About 15 minutes later, the Israeli military launched a strike on the building that killed 24 people, including 12 women and two children. Weeks after the strike, the site was still littered with children’s clothes and drawings, schoolbooks and a burned pair of roller blades. A broken toy drum balanced on pieces of concrete.
“I don’t think anyone who owns a house here would welcome more displaced people," said Sarkis Alwan, whose brother owns the property.
It is unclear what the man’s business was in Aitou. Some residents questioned why Israel targeted the man after he had sat down with civilians, rather than hit him on the road, and interpreted the airstrike as a warning not to host Shias.

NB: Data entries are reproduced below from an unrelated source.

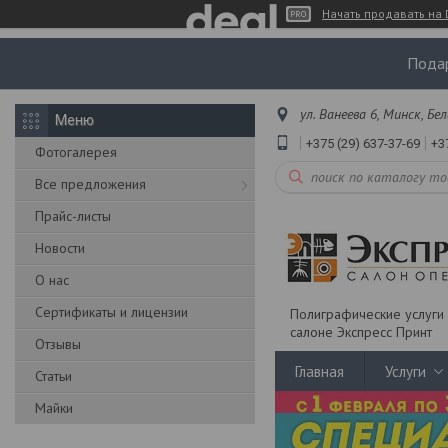
Начать продавать на 
Подар
ул. Ванеева 6, Минск, Бе
+375 (29) 637-37-69
+3
Фотогалерея
Все предложения
Прайс-листы
Новости
О нас
Сертификаты и лицензии
Полиграфические услуги 
салоне Экспресс Принт
Отзывы
Главная
Услуги
Статьи
Майки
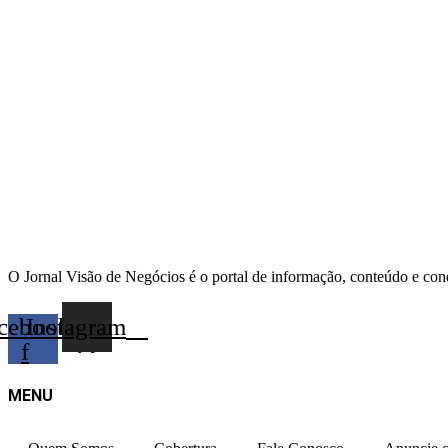
O Jornal Visão de Negócios é o portal de informação, conteúdo e con
cebook-
Instagram
f
MENU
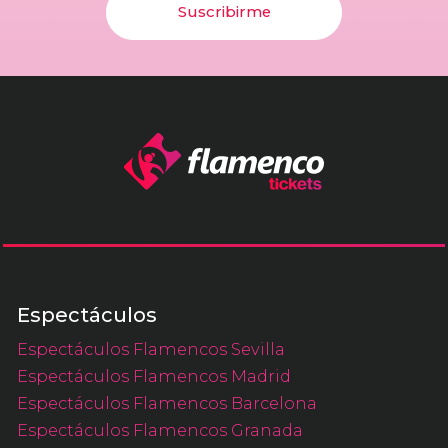
Suscribirme
Espectáculos
Espectáculos Flamencos Sevilla
Espectáculos Flamencos Madrid
Espectáculos Flamencos Barcelona
Espectáculos Flamencos Granada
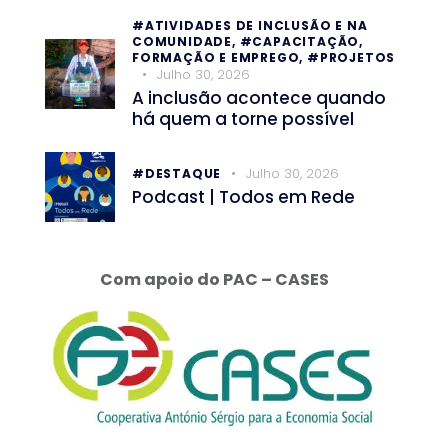
#ATIVIDADES DE INCLUSÃO E NA
COMUNIDADE,
#CAPACITAÇÃO,
FORMAÇÃO E EMPREGO,
#PROJETOS
Julho 30, 2026
A inclusão acontece quando
há quem a torne possível
Julho 30, 2026
#DESTAQUE
Podcast | Todos em Rede
Com apoio do PAC – CASES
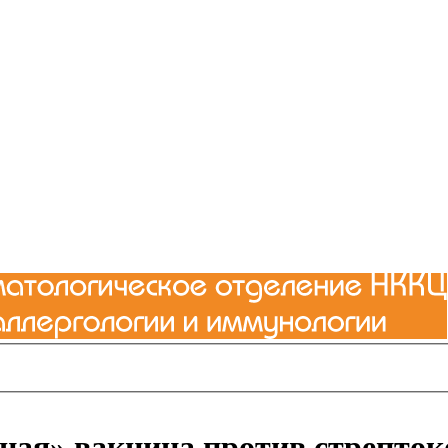
ная» вакцина против стрепток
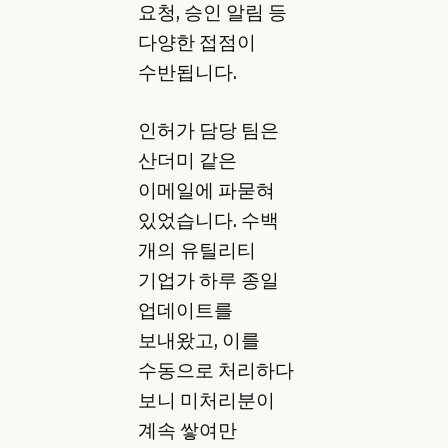
요청, 승인 알림 등
다양한 접점이
수반됩니다.
인허가 담당 팀은
산더미 같은
이메일에 파묻혀
있었습니다. 수백
개의 유틸리티
기업가 하루 종일
업데이트를
보내왔고, 이를
수동으로 처리하다
보니 미처리분이
계속 쌓여만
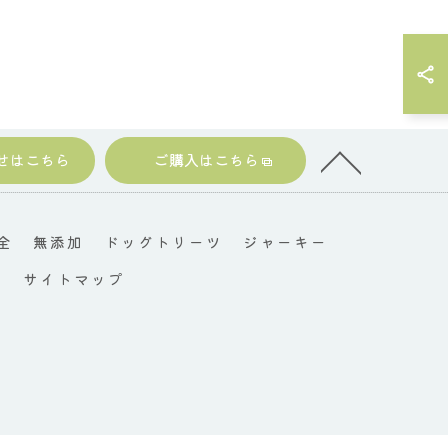
せはこちら
ご購入はこちら
全
無添加
ドッグトリーツ
ジャーキー
ー
サイトマップ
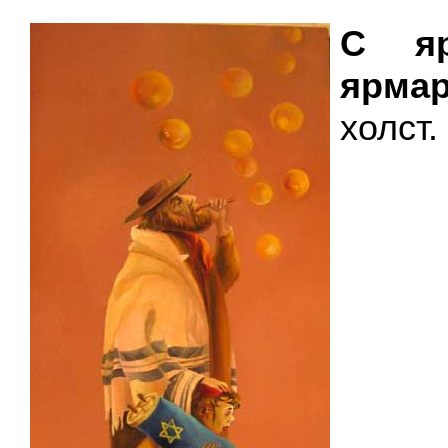
С я
ярмар
холст.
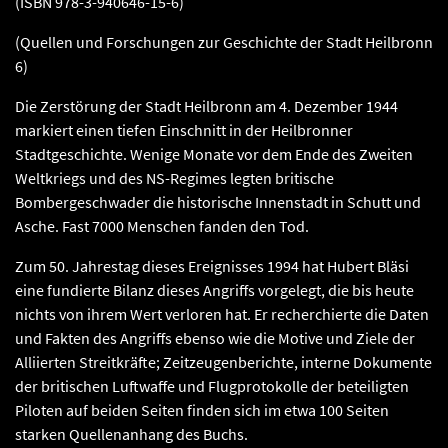
(ISBN 978-3-940646-15-6)
(Quellen und Forschungen zur Geschichte der Stadt Heilbronn
6)
Die Zerstörung der Stadt Heilbronn am 4. Dezember 1944
markiert einen tiefen Einschnitt in der Heilbronner
Stadtgeschichte. Wenige Monate vor dem Ende des Zweiten
Weltkriegs und des NS-Regimes legten britische
Bombergeschwader die historische Innenstadt in Schutt und
Asche. Fast 7000 Menschen fanden den Tod.
Zum 50. Jahrestag dieses Ereignisses 1994 hat Hubert Bläsi
eine fundierte Bilanz dieses Angriffs vorgelegt, die bis heute
nichts von ihrem Wert verloren hat. Er recherchierte die Daten
und Fakten des Angriffs ebenso wie die Motive und Ziele der
Alliierten Streitkräfte; Zeitzeugenberichte, interne Dokumente
der britischen Luftwaffe und Flugprotokolle der beteiligten
Piloten auf beiden Seiten finden sich im etwa 100 Seiten
starken Quellenanhang des Buchs.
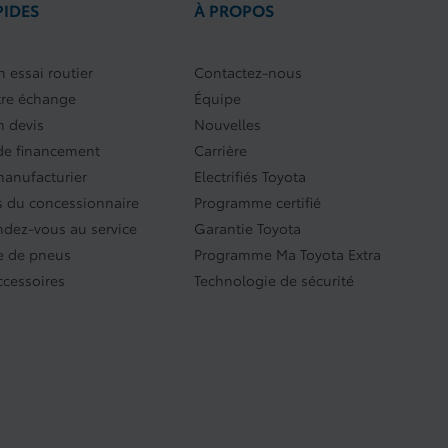
PIDES
À PROPOS
 essai routier
Contactez-nous
tre échange
Équipe
 devis
Nouvelles
e financement
Carrière
manufacturier
Electrifiés Toyota
 du concessionnaire
Programme certifié
endez-vous au service
Garantie Toyota
 de pneus
Programme Ma Toyota Extra
ccessoires
Technologie de sécurité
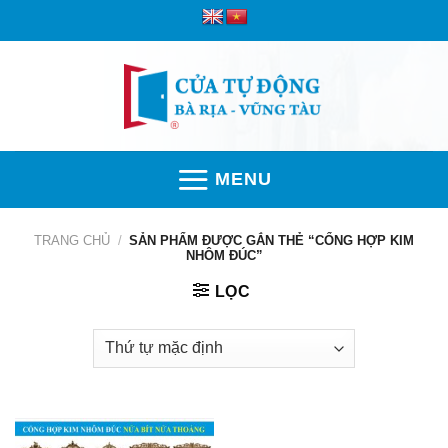
Skip
to
content
MENU
TRANG CHỦ
/
SẢN PHẨM ĐƯỢC GẮN THẺ “CỔNG HỢP KIM
NHÔM ĐÚC”
LỌC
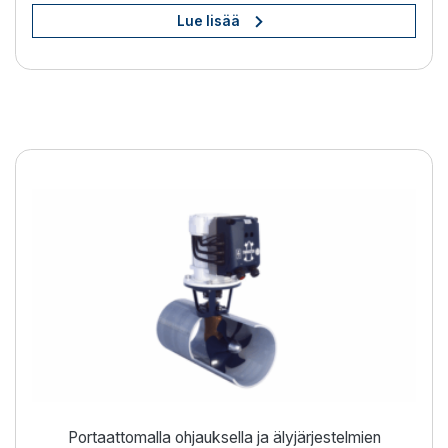
Lue lisää
Vaivaton veneen ohjaus
Portaattomalla ohjauksella ja älyjärjestelmien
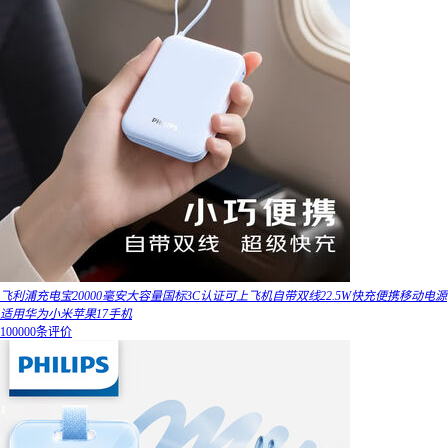
飞利浦充电宝20000毫安大容量国标3C认证可上飞机自带双线22.5W快充便携移动电源
适用华为小米苹果17手机
100000条评价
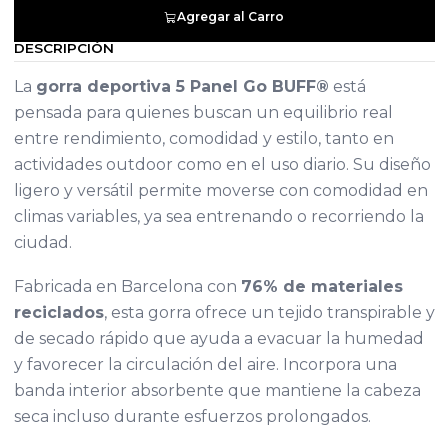
Agregar al Carro
DESCRIPCIÓN
La
gorra deportiva 5 Panel Go BUFF®
está
pensada para quienes buscan un equilibrio real
entre rendimiento, comodidad y estilo, tanto en
actividades outdoor como en el uso diario. Su diseño
ligero y versátil permite moverse con comodidad en
climas variables, ya sea entrenando o recorriendo la
ciudad.
Fabricada en Barcelona con
76% de materiales
reciclados
, esta gorra ofrece un tejido transpirable y
de secado rápido que ayuda a evacuar la humedad
y favorecer la circulación del aire. Incorpora una
banda interior absorbente que mantiene la cabeza
seca incluso durante esfuerzos prolongados.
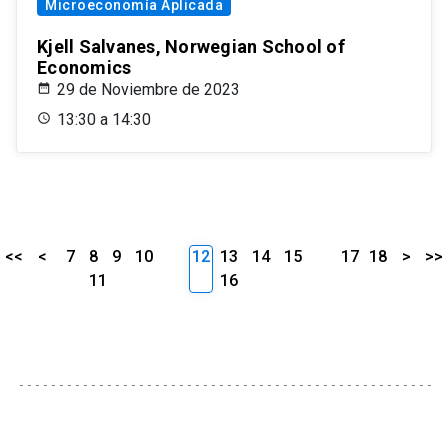
Microeconomía Aplicada
Kjell Salvanes, Norwegian School of
Economics
29 de Noviembre de 2023
13:30 a 14:30
<<
<
7
8
9
10
12
13
14
15
17
18
>
>>
11
16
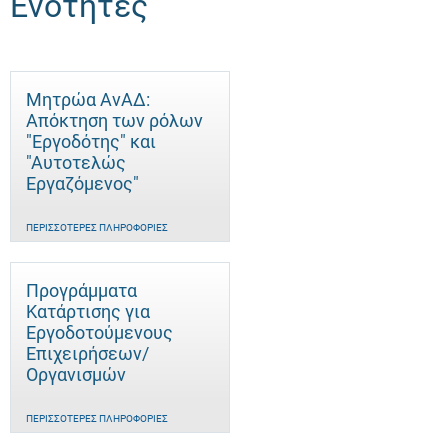
Ενότητες
Μητρώα ΑνΑΔ:
Απόκτηση των ρόλων
"Εργοδότης" και
"Αυτοτελώς
Eργαζόμενος"
ΠΕΡΙΣΣΌΤΕΡΕΣ ΠΛΗΡΟΦΟΡΊΕΣ
Προγράμματα
Κατάρτισης για
Εργοδοτούμενους
Επιχειρήσεων/
Οργανισμών
ΠΕΡΙΣΣΌΤΕΡΕΣ ΠΛΗΡΟΦΟΡΊΕΣ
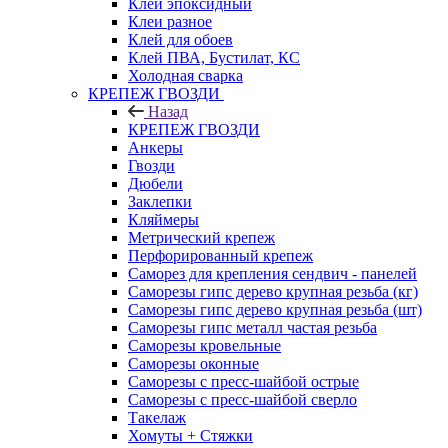
Клей эпоксидный
Клеи разное
Клей для обоев
Клей ПВА, Бустилат, КС
Холодная сварка
КРЕПЕЖ ГВОЗДИ
Назад
КРЕПЕЖ ГВОЗДИ
Анкеры
Гвозди
Дюбели
Заклепки
Кляймеры
Метрический крепеж
Перфорированный крепеж
Саморез для крепления сендвич - панелей
Саморезы гипс дерево крупная резьба (кг)
Саморезы гипс дерево крупная резьба (шт)
Саморезы гипс металл частая резьба
Саморезы кровельные
Саморезы оконные
Саморезы с пресс-шайбой острые
Саморезы с пресс-шайбой сверло
Такелаж
Хомуты + Стяжки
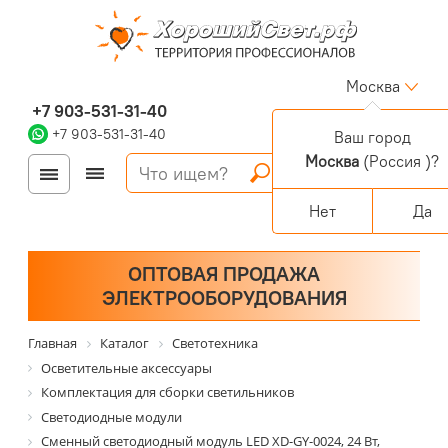
Москва
+7 903-531-31-40
+7 903-531-31-40
Ваш город
Москва
(Россия )?
Войти
Регистрация
Корзина
0 позиций
Персональный раздел
Нет
Да
ОПТОВАЯ ПРОДАЖА
ЭЛЕКТРООБОРУДОВАНИЯ
Главная
Каталог
Светотехника
Осветительные аксессуары
Комплектация для сборки светильников
Светодиодные модули
Сменный светодиодный модуль LED XD-GY-0024, 24 Вт,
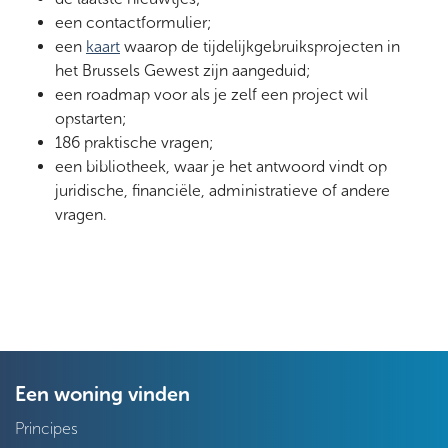
een contactformulier;
een
kaart
waarop de tijdelijkgebruiksprojecten in
het Brussels Gewest zijn aangeduid;
een roadmap voor als je zelf een project wil
opstarten;
186 praktische vragen;
een bibliotheek, waar je het antwoord vindt op
juridische, financiële, administratieve of andere
vragen.
Een woning vinden
Principes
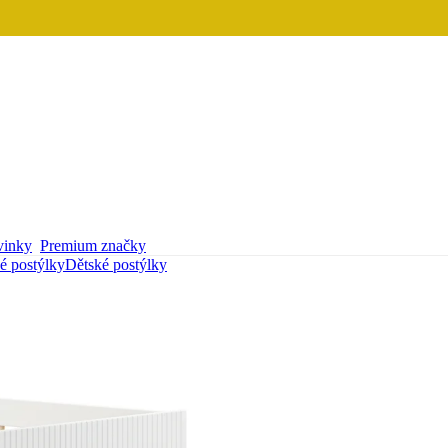
inky
Premium značky
é postýlky
Dětské postýlky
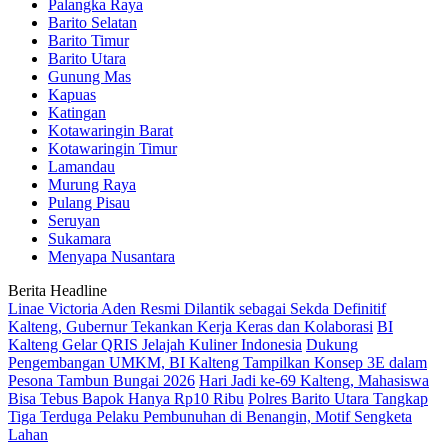
Palangka Raya
Barito Selatan
Barito Timur
Barito Utara
Gunung Mas
Kapuas
Katingan
Kotawaringin Barat
Kotawaringin Timur
Lamandau
Murung Raya
Pulang Pisau
Seruyan
Sukamara
Menyapa Nusantara
Berita Headline
Linae Victoria Aden Resmi Dilantik sebagai Sekda Definitif
Kalteng, Gubernur Tekankan Kerja Keras dan Kolaborasi
BI
Kalteng Gelar QRIS Jelajah Kuliner Indonesia
Dukung
Pengembangan UMKM, BI Kalteng Tampilkan Konsep 3E dalam
Pesona Tambun Bungai 2026
Hari Jadi ke-69 Kalteng, Mahasiswa
Bisa Tebus Bapok Hanya Rp10 Ribu
Polres Barito Utara Tangkap
Tiga Terduga Pelaku Pembunuhan di Benangin, Motif Sengketa
Lahan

“They want the Christians to reject the Shias," said Father Bernard Ibrahim, the town’s priest. “But this is not going to happen," he said. “We are all people of one country."
The Israeli military said the strike targeted Hezbollah. It said the claim that civilians were killed was under review.
Meanwhile some Lebanese are working to prevent any tension from spilling over into sectarian strife.
When Israel escalated its attacks on southern Lebanon in September, Yara Bou Monsef, a 28-year-old social-media content creator, used her 1.6 million followers on Instagram to fundraise $120,000 for displaced Lebanese—in collaboration with a fellow influencer—to buy water, clothes, heaters and other necessities.
“We have a platform, so we have a responsibility," she said. “There are a lot of things that unite us as Lebanese. Why look for things that separate us?"
One of the displaced, Ali Abou Taam, a 54-year-old floor fitter from a Shia family, fled his village in the eastern Bekaa Valley last year, and said the residents of Araya, outside of Beirut, treated his family well, but that he understood their concerns.
“They have the right to be scared," he said. “Everyone wants to protect their family."
Assistance to the displaced often comes down to the will of individual community leaders.
Kahaleh, a Christian village near Beirut, has refused to host displaced Shias after the nearby highway was hit five times by Israeli airstrikes. On the opposite side of the highway, in Araya, the mayor, Pierre Bejjadin, insists on hosting 400 displaced people—among a population of 3,500.
“Residents are scared. A majority of them don’t want Shias here," he said.
In September, Verena El Amil, a 28-year-old lawyer, helped clear out tables and desks from classrooms at the school in the mountain town of Broummana where her mother is a principal, before inviting hundreds of displaced people to stay there.
She hoped to bridge religious divides.
“We can see it as a chance for us to rebuild our country, to make our first and most important identity the national identity, and not the sectarian one," she said.